À titre de chercheure, je suis membre de la Faculté des études supérieures et de la recherche (FESR) de l’Université de Moncton. Je suis activement engagée dans des recherches touchant à la compréhension de l’expérience vécue du stress en milieux éducatifs et qui sont financées, entre autres, par la FESR et le Conseil de recherches en sciences humaines du Canada (CRSH).
Globalement, mes principaux créneaux d’enseignement et de recherche se chevauchent et gravitent autour du stress chez les écoliers (primaire et secondaire) et des étudiants du postsecondaire, de l’éducation pour la santé, du partenariat parents/élèves/personnels scolaires, de l’utilisation de la visualisation en milieu scolaire ainsi que de l’application méthodologique de la phénoménologie en éducation.
2) Quelle formation avez-vous reçue?
Je possède une double formation universitaire : je suis titulaire d’un diplôme et d’un baccalauréat en sciences infirmières ainsi que d’un baccalauréat, d’une maîtrise et d’un doctorat en éducation.
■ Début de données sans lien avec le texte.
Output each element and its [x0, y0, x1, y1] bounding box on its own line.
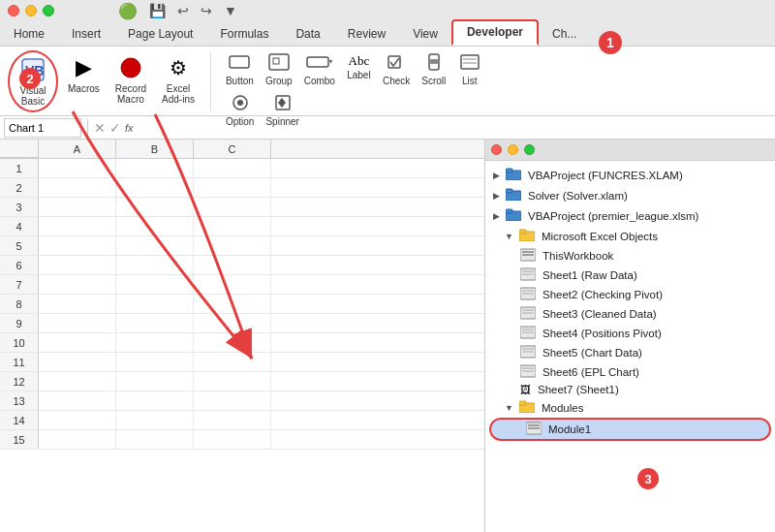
cell-c9[interactable] [194, 314, 271, 332]
table-row[interactable]: 1 [0, 159, 484, 178]
table-row[interactable]: 13 [0, 391, 484, 411]
list-item[interactable]: Sheet2 (Checking Pivot) [485, 285, 775, 304]
cell-c6[interactable] [194, 256, 271, 274]
tab-home[interactable]: Home [0, 23, 58, 46]
list-item[interactable]: ▼ Modules [485, 397, 775, 418]
cell-c7[interactable] [194, 275, 271, 294]
cell-b6[interactable] [116, 256, 194, 274]
cell-a2[interactable] [39, 178, 116, 197]
combo-control[interactable]: Combo [299, 50, 340, 89]
cell-c13[interactable] [194, 391, 271, 410]
tab-view[interactable]: View [399, 23, 451, 46]
cell-b12[interactable] [116, 372, 194, 391]
cell-c3[interactable] [194, 198, 271, 216]
cell-c12[interactable] [194, 372, 271, 391]
cell-b10[interactable] [116, 333, 194, 352]
table-row[interactable]: 12 [0, 372, 484, 391]
macros-button[interactable]: ▶ Macros [62, 50, 106, 98]
cell-a4[interactable] [39, 217, 116, 235]
minimize-button[interactable] [25, 5, 37, 16]
scroll-control[interactable]: Scroll [417, 50, 450, 89]
cell-a1[interactable] [39, 159, 116, 177]
list-item[interactable]: 🖼Sheet7 (Sheet1) [485, 382, 775, 397]
table-row[interactable]: 9 [0, 314, 484, 333]
cell-a10[interactable] [39, 333, 116, 352]
insert-function-icon[interactable]: fx [125, 122, 134, 134]
cell-c2[interactable] [194, 178, 271, 197]
tab-page-layout[interactable]: Page Layout [114, 23, 206, 46]
cell-c14[interactable] [194, 411, 271, 429]
cell-b14[interactable] [116, 411, 194, 429]
cell-a5[interactable] [39, 236, 116, 255]
table-row[interactable]: 10 [0, 333, 484, 353]
cell-c10[interactable] [194, 333, 271, 352]
excel-addins-button[interactable]: ⚙ ExcelAdd-ins [156, 50, 201, 109]
cell-b11[interactable] [116, 353, 194, 371]
vba-minimize-button[interactable] [508, 144, 518, 155]
cell-b15[interactable] [116, 430, 194, 449]
cell-b9[interactable] [116, 314, 194, 332]
list-item[interactable]: ▶ VBAProject (premier_league.xlsm) [485, 205, 775, 226]
table-row[interactable]: 14 [0, 411, 484, 430]
tab-review[interactable]: Review [334, 23, 399, 46]
list-control[interactable]: List [452, 50, 486, 89]
cell-a8[interactable] [39, 295, 116, 313]
save-icon[interactable]: 💾 [149, 3, 166, 18]
check-control[interactable]: Check [378, 50, 415, 89]
cell-a13[interactable] [39, 391, 116, 410]
label-control[interactable]: Abc Label [342, 50, 376, 89]
table-row[interactable]: 5 [0, 236, 484, 256]
table-row[interactable]: 11 [0, 353, 484, 372]
cell-a9[interactable] [39, 314, 116, 332]
tab-data[interactable]: Data [282, 23, 333, 46]
cell-a7[interactable] [39, 275, 116, 294]
list-item[interactable]: ThisWorkbook [485, 246, 775, 266]
close-button[interactable] [8, 5, 19, 16]
cell-a6[interactable] [39, 256, 116, 274]
cell-b7[interactable] [116, 275, 194, 294]
maximize-button[interactable] [43, 5, 54, 16]
list-item[interactable]: Module1 [489, 418, 771, 441]
cell-b8[interactable] [116, 295, 194, 313]
cell-c4[interactable] [194, 217, 271, 235]
cell-b13[interactable] [116, 391, 194, 410]
tab-developer[interactable]: Developer [451, 19, 539, 46]
tab-insert[interactable]: Insert [58, 23, 114, 46]
cancel-formula-icon[interactable]: ✕ [94, 120, 106, 136]
list-item[interactable]: Sheet5 (Chart Data) [485, 343, 775, 362]
table-row[interactable]: 3 [0, 198, 484, 217]
cell-a11[interactable] [39, 353, 116, 371]
list-item[interactable]: Sheet3 (Cleaned Data) [485, 304, 775, 324]
list-item[interactable]: Sheet4 (Positions Pivot) [485, 324, 775, 343]
list-item[interactable]: Sheet1 (Raw Data) [485, 266, 775, 285]
confirm-formula-icon[interactable]: ✓ [109, 120, 121, 136]
undo-icon[interactable]: ↩ [177, 3, 189, 18]
table-row[interactable]: 8 [0, 295, 484, 314]
button-control[interactable]: Button [221, 50, 259, 89]
cell-c11[interactable] [194, 353, 271, 371]
more-icon[interactable]: ▼ [224, 3, 237, 18]
cell-b4[interactable] [116, 217, 194, 235]
vba-maximize-button[interactable] [524, 144, 535, 155]
cell-c1[interactable] [194, 159, 271, 177]
cell-b5[interactable] [116, 236, 194, 255]
list-item[interactable]: ▼ Microsoft Excel Objects [485, 226, 775, 246]
cell-a14[interactable] [39, 411, 116, 429]
cell-a12[interactable] [39, 372, 116, 391]
cell-b3[interactable] [116, 198, 194, 216]
tab-ch[interactable]: Ch... [539, 23, 590, 46]
cell-a15[interactable] [39, 430, 116, 449]
list-item[interactable]: Sheet6 (EPL Chart) [485, 362, 775, 382]
group-control[interactable]: Group [261, 50, 297, 89]
list-item[interactable]: ▶ VBAProject (FUNCRES.XLAM) [485, 165, 775, 185]
redo-icon[interactable]: ↪ [201, 3, 212, 18]
cell-c15[interactable] [194, 430, 271, 449]
cell-b1[interactable] [116, 159, 194, 177]
cell-b2[interactable] [116, 178, 194, 197]
tab-formulas[interactable]: Formulas [206, 23, 282, 46]
table-row[interactable]: 6 [0, 256, 484, 275]
name-box[interactable]: Chart 1 [4, 118, 81, 138]
vba-close-button[interactable] [491, 144, 502, 155]
cell-c5[interactable] [194, 236, 271, 255]
list-item[interactable]: ▶ Solver (Solver.xlam) [485, 185, 775, 205]
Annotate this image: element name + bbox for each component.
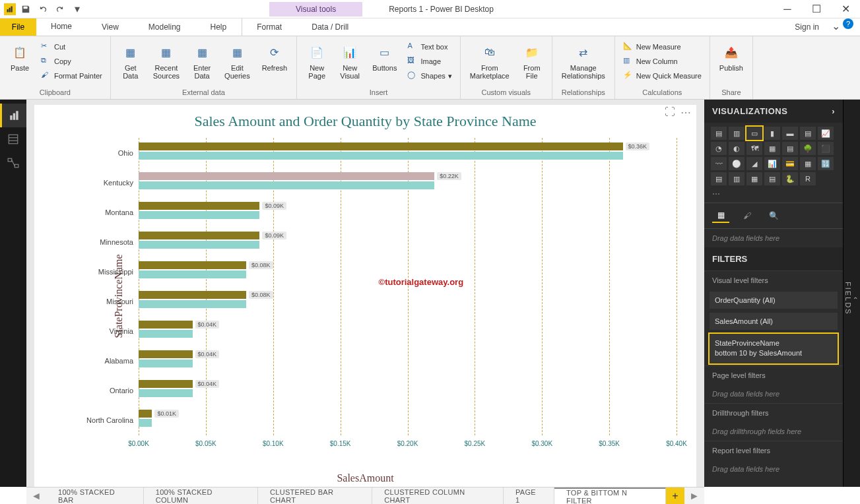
bar-qty[interactable] <box>139 389 193 397</box>
manage-relationships-button[interactable]: ⇄Manage Relationships <box>558 40 609 81</box>
viz-type-19[interactable]: ▦ <box>800 157 816 170</box>
get-data-button[interactable]: ▦Get Data <box>116 40 145 81</box>
viz-type-18[interactable]: 💳 <box>782 157 798 170</box>
page-filters-drop[interactable]: Drag data fields here <box>704 385 843 403</box>
report-view-icon[interactable] <box>0 104 26 127</box>
page-nav-prev[interactable]: ◄ <box>26 488 46 504</box>
bar-sales[interactable] <box>139 350 193 358</box>
paste-button[interactable]: 📋Paste <box>5 40 34 73</box>
page-tab-1[interactable]: 100% Stacked Column <box>144 488 258 504</box>
edit-queries-button[interactable]: ▦Edit Queries <box>220 40 254 81</box>
filter-order-quantity[interactable]: OrderQuantity (All) <box>710 292 838 309</box>
viz-type-26[interactable]: R <box>800 172 816 185</box>
bar-sales[interactable] <box>139 291 246 299</box>
bar-sales[interactable] <box>139 261 246 269</box>
viz-type-23[interactable]: ▦ <box>746 172 762 185</box>
viz-type-15[interactable]: ⚪ <box>729 157 744 170</box>
maximize-button[interactable]: ☐ <box>802 0 831 18</box>
enter-data-button[interactable]: ▦Enter Data <box>187 40 216 81</box>
tab-format[interactable]: Format <box>242 18 297 36</box>
viz-type-12[interactable]: 🌳 <box>800 142 816 155</box>
tab-data-drill[interactable]: Data / Drill <box>297 18 364 36</box>
fields-pane-collapsed[interactable]: ‹FIELDS <box>843 100 860 487</box>
shapes-button[interactable]: ◯Shapes ▾ <box>405 69 454 82</box>
filter-sales-amount[interactable]: SalesAmount (All) <box>710 313 838 330</box>
viz-type-4[interactable]: ▬ <box>782 127 798 140</box>
fields-mode-icon[interactable]: ▦ <box>712 208 729 223</box>
bar-qty[interactable] <box>139 300 246 308</box>
viz-type-24[interactable]: ▤ <box>764 172 780 185</box>
viz-type-0[interactable]: ▤ <box>711 127 727 140</box>
page-tab-4[interactable]: Page 1 <box>504 488 554 504</box>
new-quick-measure-button[interactable]: ⚡New Quick Measure <box>620 69 704 82</box>
viz-type-5[interactable]: ▤ <box>800 127 816 140</box>
filter-state-province-name[interactable]: StateProvinceNamebottom 10 by SalesAmoun… <box>710 334 838 363</box>
close-button[interactable]: ✕ <box>831 0 860 18</box>
viz-type-25[interactable]: 🐍 <box>782 172 798 185</box>
bar-sales[interactable] <box>139 380 193 388</box>
viz-type-22[interactable]: ▥ <box>729 172 744 185</box>
bar-sales[interactable] <box>139 142 623 150</box>
new-visual-button[interactable]: 📊New Visual <box>335 40 364 81</box>
page-nav-next[interactable]: ► <box>684 488 704 504</box>
bar-qty[interactable] <box>139 181 434 189</box>
bar-sales[interactable] <box>139 172 434 180</box>
focus-mode-icon[interactable]: ⛶ <box>663 105 677 120</box>
tab-help[interactable]: Help <box>196 18 242 36</box>
report-canvas[interactable]: ⛶ ⋯ Sales Amount and Order Quantity by S… <box>34 105 696 487</box>
viz-type-10[interactable]: ▦ <box>764 142 780 155</box>
page-tab-3[interactable]: Clustered Column Chart <box>372 488 504 504</box>
new-page-button[interactable]: 📄New Page <box>302 40 331 81</box>
viz-type-21[interactable]: ▤ <box>711 172 727 185</box>
qat-undo-icon[interactable] <box>36 2 50 16</box>
add-page-button[interactable]: + <box>666 488 684 504</box>
viz-type-16[interactable]: ◢ <box>746 157 762 170</box>
viz-type-6[interactable]: 📈 <box>818 127 834 140</box>
viz-type-9[interactable]: 🗺 <box>746 142 762 155</box>
tab-modeling[interactable]: Modeling <box>134 18 196 36</box>
qat-redo-icon[interactable] <box>53 2 67 16</box>
fields-drop-zone[interactable]: Drag data fields here <box>704 229 843 247</box>
viz-type-14[interactable]: 〰 <box>711 157 727 170</box>
viz-type-3[interactable]: ▮ <box>764 127 780 140</box>
bar-qty[interactable] <box>139 211 259 219</box>
bar-sales[interactable] <box>139 410 152 418</box>
file-tab[interactable]: File <box>0 18 36 36</box>
image-button[interactable]: 🖼Image <box>405 55 454 68</box>
publish-button[interactable]: 📤Publish <box>715 40 747 73</box>
help-icon[interactable]: ? <box>843 18 853 29</box>
bar-sales[interactable] <box>139 232 259 239</box>
drillthrough-drop[interactable]: Drag drillthrough fields here <box>704 422 843 441</box>
bar-qty[interactable] <box>139 360 193 367</box>
from-marketplace-button[interactable]: 🛍From Marketplace <box>466 40 513 81</box>
tab-home[interactable]: Home <box>36 18 87 36</box>
bar-sales[interactable] <box>139 202 259 210</box>
viz-type-8[interactable]: ◐ <box>729 142 744 155</box>
viz-type-17[interactable]: 📊 <box>764 157 780 170</box>
viz-type-7[interactable]: ◔ <box>711 142 727 155</box>
cut-button[interactable]: ✂Cut <box>38 40 105 53</box>
new-column-button[interactable]: ▥New Column <box>620 55 704 68</box>
data-view-icon[interactable] <box>0 127 26 151</box>
more-options-icon[interactable]: ⋯ <box>679 105 692 120</box>
bar-qty[interactable] <box>139 330 193 338</box>
page-tab-5[interactable]: TOP & Bittom N Filter <box>554 488 666 504</box>
format-mode-icon[interactable]: 🖌 <box>739 208 756 223</box>
model-view-icon[interactable] <box>0 151 26 175</box>
viz-type-11[interactable]: ▤ <box>782 142 798 155</box>
report-filters-drop[interactable]: Drag data fields here <box>704 460 843 478</box>
new-measure-button[interactable]: 📐New Measure <box>620 40 704 53</box>
recent-sources-button[interactable]: ▦Recent Sources <box>149 40 183 81</box>
textbox-button[interactable]: AText box <box>405 40 454 53</box>
tab-view[interactable]: View <box>87 18 134 36</box>
page-tab-0[interactable]: 100% Stacked Bar <box>46 488 144 504</box>
qat-dropdown-icon[interactable]: ▾ <box>70 2 84 16</box>
bar-qty[interactable] <box>139 419 152 427</box>
viz-type-2[interactable]: ▭ <box>746 127 762 140</box>
bar-qty[interactable] <box>139 270 246 278</box>
chevron-down-icon[interactable]: ⌄ <box>828 18 843 33</box>
refresh-button[interactable]: ⟳Refresh <box>258 40 292 73</box>
format-painter-button[interactable]: 🖌Format Painter <box>38 69 105 82</box>
page-tab-2[interactable]: Clustered Bar Chart <box>258 488 372 504</box>
copy-button[interactable]: ⧉Copy <box>38 55 105 68</box>
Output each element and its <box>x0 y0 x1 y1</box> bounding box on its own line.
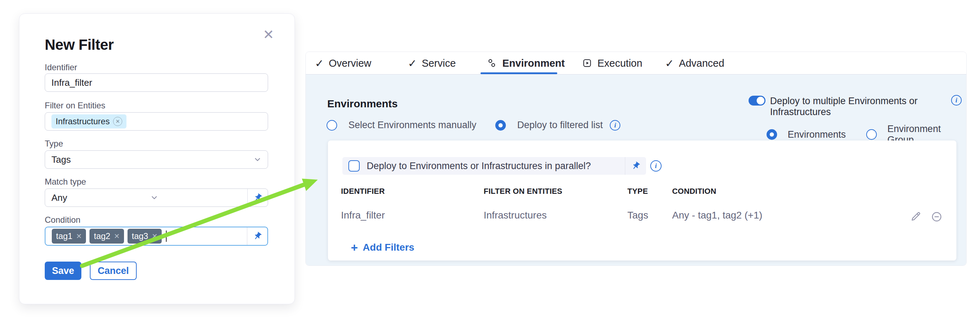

J’ai entrepris des études en sciences infirmières à Edmundston et à Ottawa avant d’obtenir un baccalauréat en éducation (enseignement postsecondaire) de l’UMCE ainsi qu’une maîtrise en éducation (enseignement) de l’UQAR. Durant mes études doctorales, je complétais une formation internationale en recherche qualitative phénoménologique (Phenomenology Online) offerte virtuellement à 17 doctorants par le professeur émérite, Max van Manen, Ph.D. de l’Université de l’Alberta. En 2004, je décrochais un doctorat en éducation de l’UQAM en association avec l’UQAR.
3) Parlez-nous un peu de votre cheminement professionnel. D’où vient votre passion pour les recherches ou le travail que vous faites et comment s’est-elle développée?
Mon intérêt pour le stress tel que vécu par les jeunes a initialement été soutenu lors de ma pratique en tant qu’infirmière scolaire à temps plein dans une polyvalente qui accueillait quelque 2000 élèves âgés de 15 à 19 ans. Responsable de la promotion de la santé par le biais de l’enseignement en salle de classe et de la consultation clinique, c’est à cette époque que mon questionnement de chercheure s’enracine. Particulièrement, plusieurs élèves parlent, sans toutefois les identifier, de troubles divers que je finis par associer à un ajustement scolaire, social ou familial exigeant. Quelle est cette réalité vécue qu’ils ne nomment pas (le stress), mais qui se manifeste à travers des inconforts, des symptômes, des limites et aussi des défis qu’ils relèvent souvent avec brio?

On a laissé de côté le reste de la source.